Better Product Managers, and Product Management

March 13 Best of Twitter – Know Where You’re Creating Value, Where You Want to Create Value

“Remember that an engaged customer is a highly valuable one.”  10 Ways to Measure Social Media Success
“Rushing into social-computing initiatives without clearly defined benefits for both the company and customer will be the biggest cause of failure…” Gartner Says Companies Need to Pursue Four Steps to Harness Social Computing in CRM

I’m hearing a lot of two extremes right now: social media is useless fluff, and social media is the magic bullet.  The truth is somewhere in the middle, and depends on your business, your industry, and your customers.

Put it into action today: Think about one thing you’d like for your audience to know about your company/product, and put it into a blog post, a tweet, or even one phone call to one person.

“What’s” are the specific things a business needs to accomplish, as opposed to the process they typically use to accomplish it. Some are high value; some are not.
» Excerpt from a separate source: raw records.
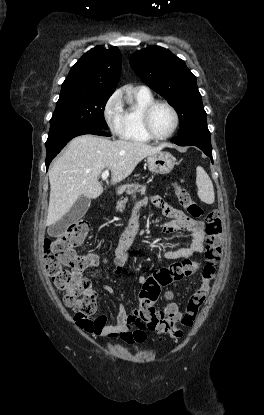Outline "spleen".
<instances>
[{
	"label": "spleen",
	"instance_id": "3e777b00",
	"mask_svg": "<svg viewBox=\"0 0 264 415\" xmlns=\"http://www.w3.org/2000/svg\"><path fill=\"white\" fill-rule=\"evenodd\" d=\"M196 185L201 201L206 204H213L215 200L213 183L201 166L196 168Z\"/></svg>",
	"mask_w": 264,
	"mask_h": 415
}]
</instances>
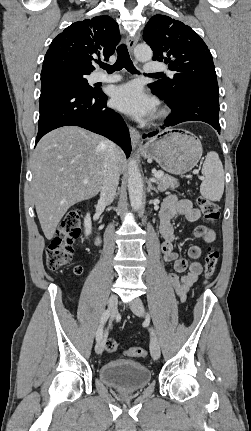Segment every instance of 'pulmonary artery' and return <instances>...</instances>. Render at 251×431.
<instances>
[{"label": "pulmonary artery", "instance_id": "pulmonary-artery-1", "mask_svg": "<svg viewBox=\"0 0 251 431\" xmlns=\"http://www.w3.org/2000/svg\"><path fill=\"white\" fill-rule=\"evenodd\" d=\"M164 69H165V66L159 62H148V63H146V65L144 67V71L147 74L154 73V72H160ZM97 79L99 81H104V82H115V81L119 80V76H117V75L107 76L104 74H99L97 76Z\"/></svg>", "mask_w": 251, "mask_h": 431}]
</instances>
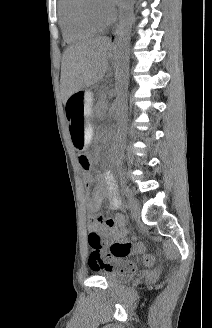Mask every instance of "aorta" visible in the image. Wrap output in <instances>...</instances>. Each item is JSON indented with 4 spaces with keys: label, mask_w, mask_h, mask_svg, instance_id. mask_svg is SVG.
Returning <instances> with one entry per match:
<instances>
[{
    "label": "aorta",
    "mask_w": 212,
    "mask_h": 328,
    "mask_svg": "<svg viewBox=\"0 0 212 328\" xmlns=\"http://www.w3.org/2000/svg\"><path fill=\"white\" fill-rule=\"evenodd\" d=\"M134 0H121L120 21L117 29V60H116V120H117V141L121 144L125 139V128L127 121V87L129 57L128 48L133 22ZM114 176H121L119 168L114 169Z\"/></svg>",
    "instance_id": "aorta-1"
}]
</instances>
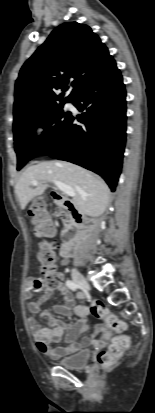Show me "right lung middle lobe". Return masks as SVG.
Instances as JSON below:
<instances>
[{"mask_svg":"<svg viewBox=\"0 0 155 413\" xmlns=\"http://www.w3.org/2000/svg\"><path fill=\"white\" fill-rule=\"evenodd\" d=\"M70 116L71 113L65 112L62 104L13 124L17 170L29 160L40 156L55 141L66 127ZM38 126L44 128L41 136H36L35 133Z\"/></svg>","mask_w":155,"mask_h":413,"instance_id":"1","label":"right lung middle lobe"}]
</instances>
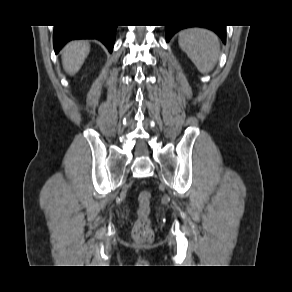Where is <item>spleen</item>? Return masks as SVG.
I'll return each mask as SVG.
<instances>
[{
	"label": "spleen",
	"mask_w": 292,
	"mask_h": 292,
	"mask_svg": "<svg viewBox=\"0 0 292 292\" xmlns=\"http://www.w3.org/2000/svg\"><path fill=\"white\" fill-rule=\"evenodd\" d=\"M179 46L199 72H210L219 58L218 37L210 30L189 28L180 32Z\"/></svg>",
	"instance_id": "spleen-1"
}]
</instances>
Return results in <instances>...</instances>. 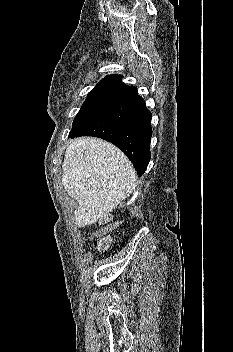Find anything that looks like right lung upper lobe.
<instances>
[{
  "instance_id": "cb5924a9",
  "label": "right lung upper lobe",
  "mask_w": 233,
  "mask_h": 352,
  "mask_svg": "<svg viewBox=\"0 0 233 352\" xmlns=\"http://www.w3.org/2000/svg\"><path fill=\"white\" fill-rule=\"evenodd\" d=\"M122 76L121 75H109L106 76L104 79H102L101 82H99L96 87H110V86H114V87H126V88H132L137 90L136 87L133 86H128L126 84H124L121 81Z\"/></svg>"
}]
</instances>
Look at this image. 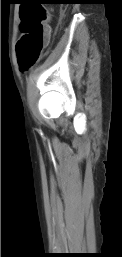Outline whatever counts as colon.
<instances>
[{"label": "colon", "instance_id": "5ec220e1", "mask_svg": "<svg viewBox=\"0 0 122 257\" xmlns=\"http://www.w3.org/2000/svg\"><path fill=\"white\" fill-rule=\"evenodd\" d=\"M20 10L21 37L17 52L21 67L27 68L39 58L48 43V12L44 5H20Z\"/></svg>", "mask_w": 122, "mask_h": 257}]
</instances>
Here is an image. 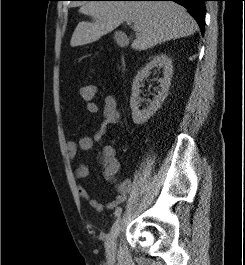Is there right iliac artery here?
<instances>
[{
    "label": "right iliac artery",
    "mask_w": 245,
    "mask_h": 265,
    "mask_svg": "<svg viewBox=\"0 0 245 265\" xmlns=\"http://www.w3.org/2000/svg\"><path fill=\"white\" fill-rule=\"evenodd\" d=\"M121 212H122V208L121 207H117L116 210H115V212H114L115 217H119L120 214H121Z\"/></svg>",
    "instance_id": "obj_1"
}]
</instances>
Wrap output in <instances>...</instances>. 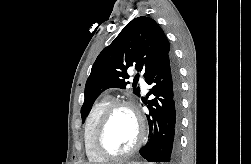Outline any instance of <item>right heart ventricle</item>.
I'll return each instance as SVG.
<instances>
[{"label": "right heart ventricle", "mask_w": 251, "mask_h": 164, "mask_svg": "<svg viewBox=\"0 0 251 164\" xmlns=\"http://www.w3.org/2000/svg\"><path fill=\"white\" fill-rule=\"evenodd\" d=\"M109 104H110L109 99H102L96 102L90 109L84 122L83 140H84V146H85V153L88 160L94 164H99L105 161L103 158H101L95 153L93 149L92 141H93V134H94V130L97 125V122Z\"/></svg>", "instance_id": "1"}]
</instances>
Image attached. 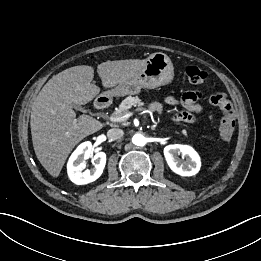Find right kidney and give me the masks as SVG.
Wrapping results in <instances>:
<instances>
[{"label":"right kidney","mask_w":261,"mask_h":261,"mask_svg":"<svg viewBox=\"0 0 261 261\" xmlns=\"http://www.w3.org/2000/svg\"><path fill=\"white\" fill-rule=\"evenodd\" d=\"M92 156V144L84 142L80 144L72 153L67 163V172L70 180L77 185L91 183L98 179L106 164V154L104 152L96 153L92 158L94 168L82 171L85 167V160Z\"/></svg>","instance_id":"obj_1"}]
</instances>
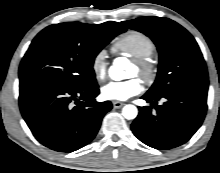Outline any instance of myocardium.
<instances>
[{
    "label": "myocardium",
    "mask_w": 220,
    "mask_h": 173,
    "mask_svg": "<svg viewBox=\"0 0 220 173\" xmlns=\"http://www.w3.org/2000/svg\"><path fill=\"white\" fill-rule=\"evenodd\" d=\"M133 65L137 69V75L140 76L146 83H152L156 76V66L149 59H134Z\"/></svg>",
    "instance_id": "myocardium-1"
}]
</instances>
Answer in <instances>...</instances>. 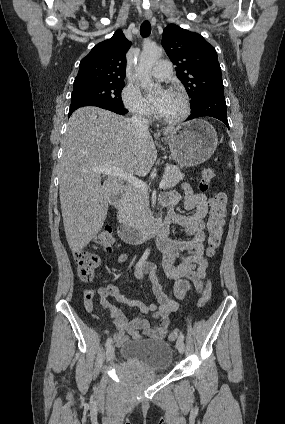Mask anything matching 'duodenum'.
<instances>
[{
    "mask_svg": "<svg viewBox=\"0 0 285 424\" xmlns=\"http://www.w3.org/2000/svg\"><path fill=\"white\" fill-rule=\"evenodd\" d=\"M115 206L117 209L121 208L118 199L115 200ZM166 224V221L162 218H156L150 224L135 227L120 223L117 228V233L123 242L127 244H138L155 236H164L166 232Z\"/></svg>",
    "mask_w": 285,
    "mask_h": 424,
    "instance_id": "410a0bca",
    "label": "duodenum"
}]
</instances>
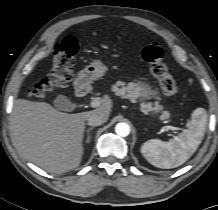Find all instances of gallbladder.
Wrapping results in <instances>:
<instances>
[{
	"instance_id": "obj_1",
	"label": "gallbladder",
	"mask_w": 218,
	"mask_h": 210,
	"mask_svg": "<svg viewBox=\"0 0 218 210\" xmlns=\"http://www.w3.org/2000/svg\"><path fill=\"white\" fill-rule=\"evenodd\" d=\"M65 101H67V99L64 96L58 95L54 100V106L57 107L58 109L64 110L62 103Z\"/></svg>"
}]
</instances>
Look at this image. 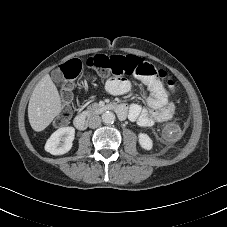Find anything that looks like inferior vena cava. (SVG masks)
I'll return each mask as SVG.
<instances>
[{"label": "inferior vena cava", "instance_id": "602c4592", "mask_svg": "<svg viewBox=\"0 0 227 227\" xmlns=\"http://www.w3.org/2000/svg\"><path fill=\"white\" fill-rule=\"evenodd\" d=\"M88 123L90 128H97L101 124V118L99 115H92L88 119Z\"/></svg>", "mask_w": 227, "mask_h": 227}]
</instances>
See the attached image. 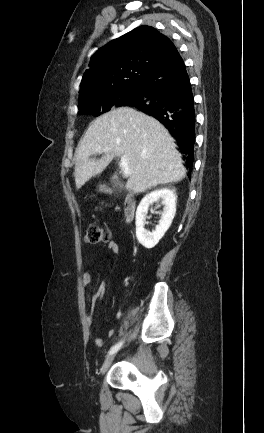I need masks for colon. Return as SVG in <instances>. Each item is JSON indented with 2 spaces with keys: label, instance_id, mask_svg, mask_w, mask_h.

Understanding the difference can give you great insights into where you can safely pare away and where you should leave well enough alone.  A Better Way to Cut Costs

Put it into action today: Brainstorm the “what’s”.  Work with your team to figure where you’re creating value for your customers.  (Then go validate it through a quick and dirty survey)

“Stop looking at your member count to determine whether your community is successful, and don’t expect (or even ask for) rapid growth. Real relationships take time to develop, and if you want a real community based on real relationships, you need to be in it for the long haul.”  Member Count Not a Measure of Community Success

Put it into action today: Think of a question that you’re afraid to know the answer to, and ask it.  On your forum or blog would be great, but if you’re not ready for that, ask via private mail.  But take the first step towards ceding control.

” to a larger extent than you probably realize, your environment dictates your actions… So don’t fight yourself to change your behavior in the midst of the wrong environment; just change the environment.”  The Easiest Way to Change People’s Behavior

Put it into action today: Think about a result you want (a co-worker to stop doing something, a customer to start doing something, etc.) and brainstorm “How can I make it as easy as possible for this person to do this thing that I want?”

It could be asking a multiple-choice question instead of an open-ended one to your users (reduce their thinking time).  It could be proposing 6 meeting times instead of 2 to a customer (increases the odds that their calendar will be open for one).  It could be walking through a whiteboard exercise with someone instead of waiting for them to do it on their own (reduces their chance for procrastination, interactivity increases the odds of you getting exactly what you need.)